EXERCISE GOAL — The listing below holds a line with "You are a GUI" and a later line with "Task: Click on the 收起". Write out those two lines and every line between them, exactly, and nothing else.

SUPPLIED MATERIAL Start Marker

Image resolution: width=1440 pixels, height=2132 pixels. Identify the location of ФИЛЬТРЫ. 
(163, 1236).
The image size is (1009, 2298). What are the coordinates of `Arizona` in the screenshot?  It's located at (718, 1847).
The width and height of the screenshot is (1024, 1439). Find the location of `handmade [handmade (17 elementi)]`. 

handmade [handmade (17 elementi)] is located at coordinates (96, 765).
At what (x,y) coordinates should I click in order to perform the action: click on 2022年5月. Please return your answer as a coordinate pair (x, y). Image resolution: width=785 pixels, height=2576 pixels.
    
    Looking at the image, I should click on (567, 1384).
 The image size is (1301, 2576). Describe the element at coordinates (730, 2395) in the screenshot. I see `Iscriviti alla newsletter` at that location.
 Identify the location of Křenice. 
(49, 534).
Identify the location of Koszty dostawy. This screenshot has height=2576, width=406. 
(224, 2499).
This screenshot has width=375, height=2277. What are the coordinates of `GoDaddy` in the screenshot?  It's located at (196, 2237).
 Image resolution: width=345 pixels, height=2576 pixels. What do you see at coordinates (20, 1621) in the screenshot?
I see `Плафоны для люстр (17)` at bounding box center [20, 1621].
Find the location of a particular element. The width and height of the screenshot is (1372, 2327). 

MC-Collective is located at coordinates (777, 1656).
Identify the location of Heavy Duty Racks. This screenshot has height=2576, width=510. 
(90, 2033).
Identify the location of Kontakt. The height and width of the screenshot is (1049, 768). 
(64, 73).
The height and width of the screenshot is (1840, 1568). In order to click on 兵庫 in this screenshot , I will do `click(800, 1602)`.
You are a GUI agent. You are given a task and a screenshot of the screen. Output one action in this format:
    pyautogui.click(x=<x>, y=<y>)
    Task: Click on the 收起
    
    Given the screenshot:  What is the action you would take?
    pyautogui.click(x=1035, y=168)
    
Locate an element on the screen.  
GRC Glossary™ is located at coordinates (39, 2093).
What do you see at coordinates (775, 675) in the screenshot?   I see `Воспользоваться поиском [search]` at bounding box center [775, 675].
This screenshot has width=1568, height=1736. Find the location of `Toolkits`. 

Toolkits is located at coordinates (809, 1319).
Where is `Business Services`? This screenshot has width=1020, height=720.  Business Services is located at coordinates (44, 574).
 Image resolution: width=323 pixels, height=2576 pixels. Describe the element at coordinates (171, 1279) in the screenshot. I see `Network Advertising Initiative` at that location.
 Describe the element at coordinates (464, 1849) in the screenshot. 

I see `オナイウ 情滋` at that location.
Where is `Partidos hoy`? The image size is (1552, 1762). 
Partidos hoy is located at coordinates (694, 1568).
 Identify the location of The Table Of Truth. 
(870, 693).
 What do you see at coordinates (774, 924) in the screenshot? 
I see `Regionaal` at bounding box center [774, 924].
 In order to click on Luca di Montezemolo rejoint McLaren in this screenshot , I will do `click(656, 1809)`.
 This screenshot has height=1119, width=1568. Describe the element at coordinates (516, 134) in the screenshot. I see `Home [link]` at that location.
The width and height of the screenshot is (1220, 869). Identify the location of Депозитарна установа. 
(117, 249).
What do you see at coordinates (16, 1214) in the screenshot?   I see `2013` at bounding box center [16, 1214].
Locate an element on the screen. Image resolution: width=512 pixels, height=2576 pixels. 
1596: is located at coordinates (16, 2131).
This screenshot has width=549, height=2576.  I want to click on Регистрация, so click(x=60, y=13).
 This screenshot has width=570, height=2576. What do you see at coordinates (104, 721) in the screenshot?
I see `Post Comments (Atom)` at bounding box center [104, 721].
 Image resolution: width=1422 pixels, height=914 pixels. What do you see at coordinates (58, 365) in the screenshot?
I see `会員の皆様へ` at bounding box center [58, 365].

SUPPLIED MATERIAL End Marker

ANSWER TO THIS PROBLEM —
You are a GUI agent. You are given a task and a screenshot of the screen. Output one action in this format:
    pyautogui.click(x=<x>, y=<y>)
    Task: Click on the 收起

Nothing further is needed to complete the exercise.